La omisión del periodismo cubano con respecto al deber de fiscalizar a los poderes públicos, ha sido «asumido» por estos youtubers, de manera que la capacidad de influencia en la opinión pública cubana ha estado mediada por éstos.

Cabe decir que del total de youtubers «expertos» en la realidad cubana, hay, sin disimulo, alabanzas y vítores al que parece ser su líder supremo: Donald Trump. No sé muy bien qué lecciones de democracia son las que quieren imponer. Detrás de la mayoría de estos youtubers hay un trasfondo ultraderechista y reaccionario peligroso, como ya demostró D. Trump y sus correspondidos.

Por otro lado, el hecho de que estos youtubers expongan temas e información que afecta la cotidianeidad del cubano, y que esta información se omita en los medios estatales oficiales, da lugar a que la ciudadanía cubana perciba que sus mandatarios son ajenos a estas realidades, o lo que es peor, que «no les importa «. Mostrando entonces, los cubanos, simpatía por estos medios «alternativos» de información y usándolos preferentemente para su consumo.

En cualquier caso, en el análisis de las protestas, cabe destacar que las redes sociales y las tecnologías de la información conforman otro espacio en el cual se han fraguado las protestas. A veces veo estos discursos hablando de «dentro/afuera» o en el «interior/exterior», como si existiera aún el Muro de Berlín. Ya no hay dentro ni fuera, ni interior ni exterior, hay Sociedad Red. Conviene comprenderla, sacar sus reglas de juego y adecuar el lenguaje y los análisis a la nueva realidad. De lo contrario seguiremos en una ficción, sin comprender realmente la definición del problema y las posibles soluciones.

El concepto ‘Patria’

Con respecto al llamamiento a la violencia por ambas partes:

Cualquier movimiento social, de protesta o acción contestataria que llame a la violencia está condenado al fracaso. A la estigmatización, a la exclusión y al fracaso.

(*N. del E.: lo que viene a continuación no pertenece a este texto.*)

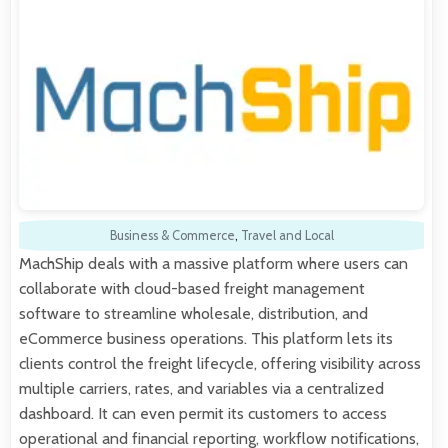
Business & Commerce
,
Travel and Local
MachShip deals with a massive platform where users can
collaborate with cloud-based freight management
software to streamline wholesale, distribution, and
eCommerce business operations. This platform lets its
clients control the freight lifecycle, offering visibility across
multiple carriers, rates, and variables via a centralized
dashboard. It can even permit its customers to access
operational and financial reporting, workflow notifications,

El discurso de reducir a dos categorías la sociedad cubana de 2021, entre revolucionarios-comunistas y contrarrevolucionarios-mercenarios, es errónea. Es una ficción peligrosa. Y animar a los unos a emplear la violencia sobre los «otros» es cuanto menos una temeridad y un acto de irresponsabilidad con consecuencias que espero no ver. Cuba hoy es una sociedad diversa, con múltiples interacciones con otras realidades y sociedades, las remesas también son culturales y estas conforman parte de la identidad de los cubanos. Provoca rechazo a día de hoy no defender en Cuba, bajo el régimen que sea, que una persona puede tener otras ideologías, y que nadie está en el derecho de ejercer la violencia contra «los otros» por el mero hecho de opinar y actuar de manera diferente o en desacuerdo a lo establecido.

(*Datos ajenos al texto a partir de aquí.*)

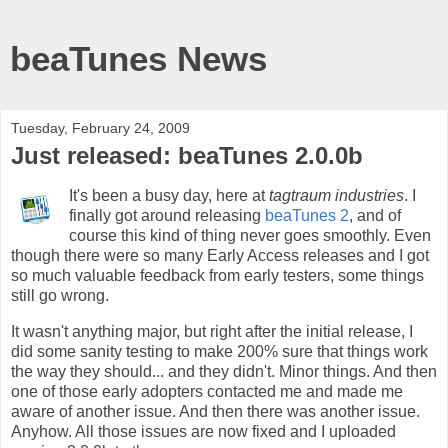
beaTunes News
Tuesday, February 24, 2009
Just released: beaTunes 2.0.0b
It's been a busy day, here at
tagtraum industries
. I
finally got around releasing
beaTunes 2
, and of
course this kind of thing never goes smoothly. Even
though there were so many Early Access releases and I got
so much valuable feedback from early testers, some things
still go wrong.
It wasn't anything major, but right after the initial release, I
did some sanity testing to make 200% sure that things work
the way they should... and they didn't. Minor things. And then
one of those early adopters contacted me and made me
aware of another issue. And then there was another issue.
Anyhow. All those issues are now fixed and I uploaded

Las peticiones de una parte de los cubanos-americanos pidiendo a EEUU una intervención militar en la isla da muestras del nivel bajo y de la falta de preparación de este colectivo como actor polìtico o como oposición seria estructurada. Y también una muestra del poco apego a su conciudadanía. ¿Vais a mandar a los americanos a formar un charco de sangre, una orgía de torturas y violaciones de vuestros familiares, vecinos y amigos?? Lo siento, no tenéis vergüenza.

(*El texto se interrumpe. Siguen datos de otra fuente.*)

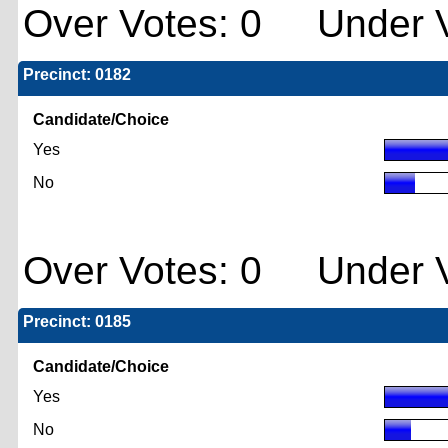
Over Votes: 0 Under V
Precinct: 0182
Candidate/Choice
Yes
No
Over Votes: 0 Under V
Precinct: 0185
Candidate/Choice
Yes
No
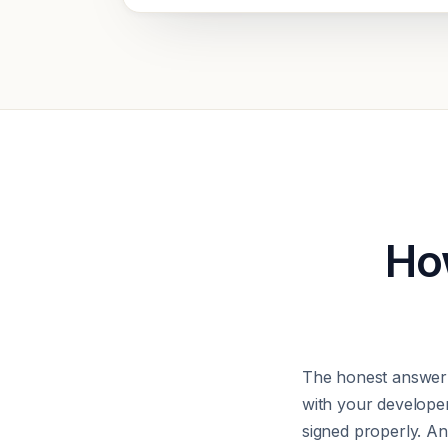
How
The honest answer 
with your develope
signed properly. Any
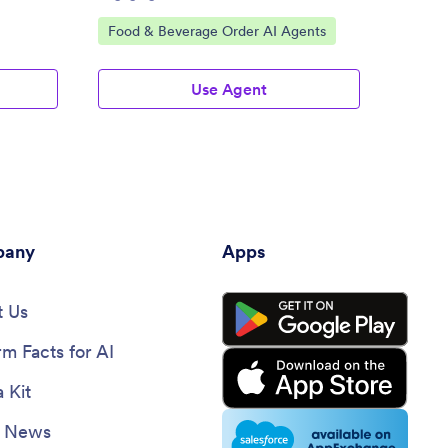
Go to Category:
Go to
Food & Beverage Order AI Agents
Cater
Use Agent
any
Apps
 Us
rm Facts for AI
 Kit
e News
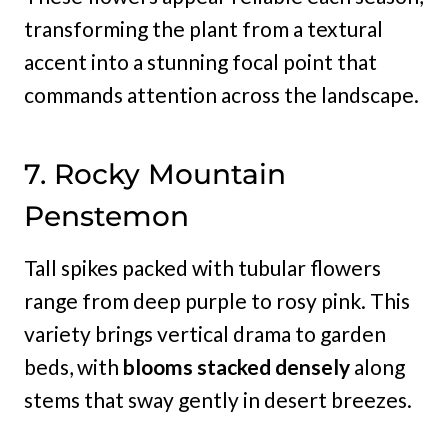
transforming the plant from a textural
accent into a stunning focal point that
commands attention across the landscape.
7. Rocky Mountain
Penstemon
Tall spikes packed with tubular flowers
range from deep purple to rosy pink. This
variety brings vertical drama to garden
beds, with
blooms stacked densely
along
stems that sway gently in desert breezes.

Una intervención militar en Cuba acabaría con otro Estado Fallido. Igual que Libia, Siria, Irak o Afganistán. Otra cosa igual no, pero Cuba lleva 62 años preparándose para una posible invasión. Y si EEUU quiere tomar la isla, la tomará, pero no la dominará nunca. Para empezar, porque si esto ocurre, buena parte de la gente que está en la calle protestando hoy, combatiría esa invasión. El sentido del concepto «Patria» en Cuba, es quizás, el sentimiento más íntimamente arraigado.

Esta batalla no la va a ganar quien más palos dé, ni quien más tiros pegue o quien más veces diga «pinga». Esta batalla la va a ganar quien salga a la palestra liderando la conciliación, calmando a todos los ciudadanos y poniendo sobre la mesa las mejores soluciones que pueda. Y quien deje pasar ese tren de liderar la conciliación y las soluciones, lo cogerá otro.